# Events/shows/musicals Porto/Coimbra?



## NicoleW (Jun 21, 2012)

Hello everyone,

I'm not an expat myself, but my parents live in Portugal. As a present for their birthdays my brother and me would like to give them a night out. Preferably to an show/musical, something 'big' (like the musical "Grease", "We will rock you" that kind of thing). I have been searching the internet but have not been able to find any booking sites or anything. 
Can anyone help me find sites where events like this are announced and tickets are sold?
Or is there anyone who knows of shows like these (or any other nice shows to go to)?

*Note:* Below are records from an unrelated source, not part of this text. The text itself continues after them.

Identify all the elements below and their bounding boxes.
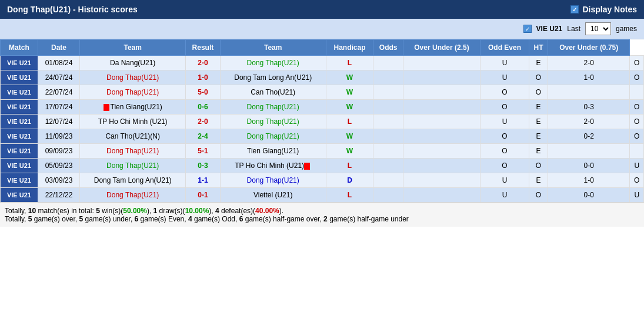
team1-cell: Da Nang(U21) [80,56,186,70]
table-row: VIE U2122/12/22Dong Thap(U21)0-1Viettel … [1,188,644,203]
date-cell: 17/07/24 [38,100,79,115]
result-cell: 2-0 [186,56,220,70]
over-under-25-cell: U [480,173,529,188]
result-cell: 5-0 [186,85,220,100]
wl-cell: W [326,70,373,85]
date-cell: 03/09/23 [38,173,79,188]
filter-checkbox[interactable]: ✓ [523,25,532,33]
table-header-row: Match Date Team Result Team Handicap Odd… [1,40,644,56]
date-cell: 11/09/23 [38,129,79,144]
col-over-under-075: Over Under (0.75) [548,40,630,56]
odd-even-cell: E [529,100,548,115]
wl-cell: W [326,144,373,159]
odds-cell [403,144,481,159]
wl-cell: W [326,85,373,100]
odds-cell [403,100,481,115]
match-cell: VIE U21 [1,100,38,115]
ht-cell: 2-0 [548,115,630,129]
team2-cell: Tien Giang(U21) [220,144,326,159]
wl-cell: W [326,129,373,144]
handicap-cell [373,56,403,70]
team1-cell: Dong Thap(U21) [80,159,186,173]
table-row: VIE U2122/07/24Dong Thap(U21)5-0Can Tho(… [1,85,644,100]
handicap-cell [373,159,403,173]
over-under-075-cell: O [630,70,644,85]
odds-cell [403,115,481,129]
team1-cell: Dong Thap(U21) [80,85,186,100]
team1-cell: Dong Thap(U21) [80,70,186,85]
ht-cell: 2-0 [548,56,630,70]
col-ht: HT [529,40,548,56]
handicap-cell [373,100,403,115]
match-cell: VIE U21 [1,129,38,144]
col-team1: Team [80,40,186,56]
team2-cell: Viettel (U21) [220,188,326,203]
team2-cell: TP Ho Chi Minh (U21) [220,159,326,173]
team2-cell: Dong Tam Long An(U21) [220,70,326,85]
scores-table: Match Date Team Result Team Handicap Odd… [0,39,644,203]
col-handicap: Handicap [326,40,373,56]
ht-cell: 1-0 [548,173,630,188]
team2-cell: Dong Thap(U21) [220,129,326,144]
over-under-25-cell: U [480,188,529,203]
handicap-cell [373,70,403,85]
odds-cell [403,56,481,70]
table-row: VIE U2105/09/23Dong Thap(U21)0-3TP Ho Ch… [1,159,644,173]
team1-cell: Tien Giang(U21) [80,100,186,115]
display-notes-checkbox[interactable]: ✓ [570,5,579,14]
col-odds: Odds [373,40,403,56]
wl-cell: W [326,100,373,115]
team1-cell: Dong Thap(U21) [80,188,186,203]
ht-cell: 0-0 [548,159,630,173]
result-cell: 0-3 [186,159,220,173]
col-date: Date [38,40,79,56]
odd-even-cell: E [529,144,548,159]
over-under-075-cell [630,144,644,159]
odd-even-cell: E [529,56,548,70]
col-odd-even: Odd Even [480,40,529,56]
odds-cell [403,85,481,100]
ht-cell: 0-3 [548,100,630,115]
odd-even-cell: O [529,85,548,100]
result-cell: 2-4 [186,129,220,144]
footer-summary: Totally, 10 match(es) in total: 5 win(s)… [5,207,639,215]
odds-cell [403,188,481,203]
match-cell: VIE U21 [1,56,38,70]
table-row: VIE U2124/07/24Dong Thap(U21)1-0Dong Tam… [1,70,644,85]
match-cell: VIE U21 [1,115,38,129]
ht-cell [548,85,630,100]
date-cell: 09/09/23 [38,144,79,159]
filter-label: VIE U21 [536,25,563,33]
team2-cell: Dong Thap(U21) [220,56,326,70]
over-under-25-cell: U [480,56,529,70]
table-row: VIE U2112/07/24TP Ho Chi Minh (U21)2-0Do… [1,115,644,129]
display-notes-label: Display Notes [582,5,637,14]
over-under-25-cell: U [480,115,529,129]
ht-cell: 0-0 [548,188,630,203]
odds-cell [403,70,481,85]
odds-cell [403,173,481,188]
team2-cell: Dong Thap(U21) [220,100,326,115]
filter-bar: ✓ VIE U21 Last 10 20 30 games [0,19,644,39]
over-under-25-cell: O [480,129,529,144]
odd-even-cell: E [529,129,548,144]
col-over-under-25: Over Under (2.5) [403,40,481,56]
red-card-icon [104,104,109,111]
wl-cell: L [326,188,373,203]
filter-games-select[interactable]: 10 20 30 [585,22,611,35]
over-under-25-cell: O [480,144,529,159]
team1-cell: TP Ho Chi Minh (U21) [80,115,186,129]
over-under-075-cell: O [630,129,644,144]
over-under-075-cell: U [630,159,644,173]
team2-cell: Dong Thap(U21) [220,115,326,129]
page-title: Dong Thap(U21) - Historic scores [7,5,138,14]
over-under-25-cell: U [480,70,529,85]
odds-cell [403,129,481,144]
team1-cell: Can Tho(U21)(N) [80,129,186,144]
date-cell: 01/08/24 [38,56,79,70]
wl-cell: L [326,159,373,173]
result-cell: 0-6 [186,100,220,115]
col-team2: Team [220,40,326,56]
ht-cell: 0-2 [548,129,630,144]
wl-cell: L [326,115,373,129]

Thank you very much for any information,
Greetings,
Nicole


----------



## anapedrosa (Mar 21, 2011)

You could try this Fnac - Espectaculos 

Try selecting Porto in localidade (right side of window)


----------



## canoeman (Mar 3, 2011)

As Ana says FNAC one of the major ticket agencies, you can also get a local look at whats on by searching the Council sites type in cm- (the name of council Porto) .pt under eventos or turismo

Or you could do a weekend/weekday break to UK for a show October Ryanair's generally cheap


----------



## NicoleW (Jun 21, 2012)

*Thanks!*

Thank you very much for your suggestions and links! Very helpful!


----------